It was finally time to weld each frame together. One of the challenges of welding is distortion caused by heat. Welding introduces enough heat to melt metal, so it can cause warping, and then as the weld cools it wants to contract, which introduces further warping. To counteract this, I fully constructed the frame, so that the bolts and the other panel would anchor the places I was welding. More importantly, I used “counterposed” welds, moving quickly through a sequence of welds that oppose each other as they cool.

A corner of the frame is shown. It's clamped to a flat plate with two clamps. There are two tack welds at the corner

There was one corner where I had trimmed the bars too much, and there was a slight gap. I tacked one face and then welded in a shim to fill the gap.

A corner of the frame is shown with a piece of 16 gauge steel in a gap between the two bars

After tacking (two tacks on one face, one on the other), these welds were ground flat. They looked good, so the next task was welding it out, making a complete bead from the inside corner to the outside corner. These welds were then ground flat. Finally, the corner edges from the front face to the back face were welded out. The inside corners were never welded. Once everything was fully welded, everything was cleaned up one more time with an angle grinder and then fine-tuned with a file.

A shiny, smooth corner of the frame with a bastard file on top

Sheet Metal Back

I mentioned earlier that the faces of the door would be sheet metal.

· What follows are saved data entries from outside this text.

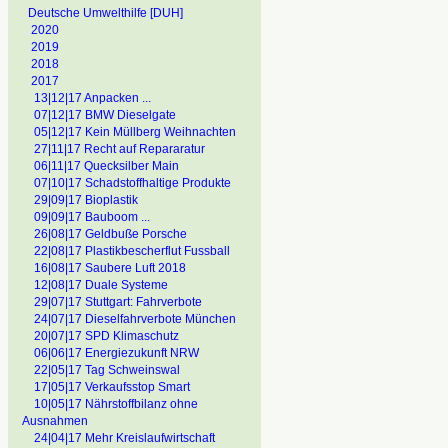
Deutsche Umwelthilfe [DUH]
2020
2019
2018
2017
13|12|17 Anpacken ...
07|12|17 BMW Dieselgate
05|12|17 Kein Müllberg Weihnachten
27|11|17 Recht auf Repararatur
06|11|17 Quecksilber Main
07|10|17 Schadstoffhaltige Produkte
29|09|17 Bioplastik
09|09|17 Bauboom ...
26|08|17 Geldbuße Porsche
22|08|17 Plastikbescherflut Fussball
16|08|17 Saubere Luft 2018
12|08|17 Duale Systeme
29|07|17 Stuttgart: Fahrverbote
24|07|17 Dieselfahrverbote München
20|07|17 SPD Klimaschutz
06|06|17 Energiezukunft NRW
22|05|17 Tag Schweinswal
17|05|17 Verkaufsstop Smart
10|05|17 Nährstoffbilanz ohne
Ausnahmen
24|04|17 Mehr Kreislaufwirtschaft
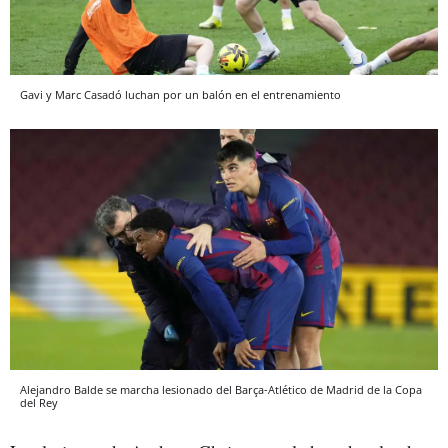
Gavi y Marc Casadó luchan por un balón en el entrenamiento
Alejandro Balde se marcha lesionado del Barça-Atlético de Madrid de la Copa
del Rey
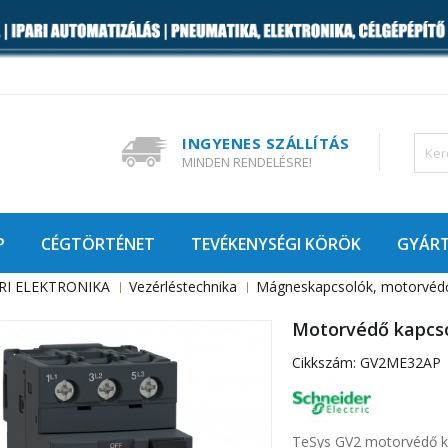
INGYENES SZÁLLÍTÁS
MINDEN RENDELÉSRE!
P
CÉGTÖRTÉNET
TEVÉKENYSÉGI KÖRÖK
GYÁR
RI ELEKTRONIKA
Vezérléstechnika
Mágneskapcsolók, motorvéd
Motorvédő kapcso
Cikkszám:
GV2ME32AP
TeSys GV2 motorvédő k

One of them was pretty simple, just a sheet of 16 gauge (~1/16th”) steel in a rectangle, with a circular hole. Easy, right?

I cut the sheet with the big hydraulic sheet metal shear, which — happily — is back online. It was out of commission the semester I took Intermediate Layout, and we did all of the straight shearing in that class with a stomp shear, which uses the weight of your body to make the cut. Doing that for 16 gauge steel would have been really pushing it.

The hardest part of the shearing process was making sure the cuts were square to the edges of the frame. I couldn’t use the squaring guide along the side of the shear, because who knows how square it is? Also, maybe my frame isn’t perfectly square itself. It’s more important that the sheet matches it than that the sheet is itself square. In the end, this involved a lot of sighting scribed lines transferred from the frame along the blade of the shear.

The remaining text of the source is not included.